While the market for oral Alzheimer's drugs is competitive, with candidates like Alzheon's ALZ-801 also in late-stage development, Cognition's dual advantage of a convenient oral formulation combined with a validated biomarker-targeting strategy positions it as a formidable contender. The company is betting that this precision approach will yield a cleaner efficacy signal and a stronger value proposition upon potential approval.

Navigating a Global Regulatory Gauntlet

The path forward for Cognition is becoming clearer and more streamlined. Following its productive meeting with the FDA, the company received meeting minutes on August 12, 2025, which outlined a surprisingly direct route to a potential New Drug Application (NDA). The FDA stated that two six-month Phase 3 studies, randomizing patients to a 100 mg dose of oral zervimesine or placebo, may be sufficient for a filing. This is a significant concession, as many late-stage neurology trials require 18 months or longer to demonstrate efficacy. These shorter studies, which will measure efficacy using the composite iADRS scale, will dramatically reduce the time and capital required to reach the next major regulatory milestone.

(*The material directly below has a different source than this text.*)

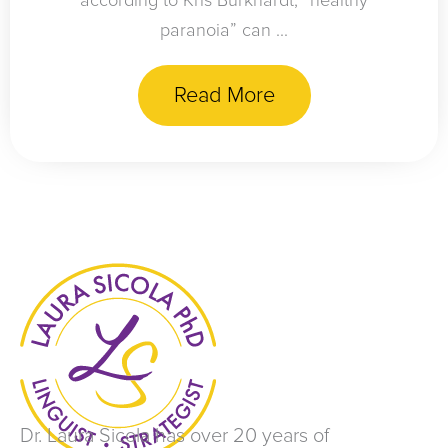
according to Kris Burkhardt, “healthy
paranoia” can ...
Read More
Dr. Laura Sicola has over 20 years of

With a clear path in the U.S., Cognition is now turning its attention to Europe. “Cognition Therapeutics is planning to conduct a scientific advice meeting with the European Medicines Agency (EMA) to align global Alzheimer’s disease registrational plans with those discussed with FDA in July,” stated Lisa Ricciardi, president and CEO of Cognition. This meeting, scheduled for February 2026, is a critical step in executing a global development program and maximizing the drug's future market access.

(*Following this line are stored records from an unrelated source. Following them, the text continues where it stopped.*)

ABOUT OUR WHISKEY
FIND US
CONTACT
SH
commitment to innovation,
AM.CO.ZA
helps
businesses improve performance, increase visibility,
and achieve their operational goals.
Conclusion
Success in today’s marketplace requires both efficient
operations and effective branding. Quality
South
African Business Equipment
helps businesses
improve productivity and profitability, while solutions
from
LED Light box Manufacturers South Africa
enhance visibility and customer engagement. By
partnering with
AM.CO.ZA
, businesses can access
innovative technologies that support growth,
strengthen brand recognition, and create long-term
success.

Executing two global Phase 3 trials will nonetheless require substantial capital. While the company is burning through cash, a common feature of clinical-stage biotechs, its financial position is bolstered by significant non-dilutive funding. Cognition has secured approximately $111 million in grants from the National Institutes of Health (NIH) for its zervimesine programs, a powerful external validation of its science. This includes an $81 million grant for its ongoing START study in early Alzheimer's. This strong government backing, combined with a 332% surge in its stock price over the past year, reflects robust investor and scientific confidence. The company is now actively evaluating its resource allocation across its Alzheimer's and dementia with Lewy bodies (DLB) programs to ensure it can deliver on its ambitious clinical and regulatory timeline.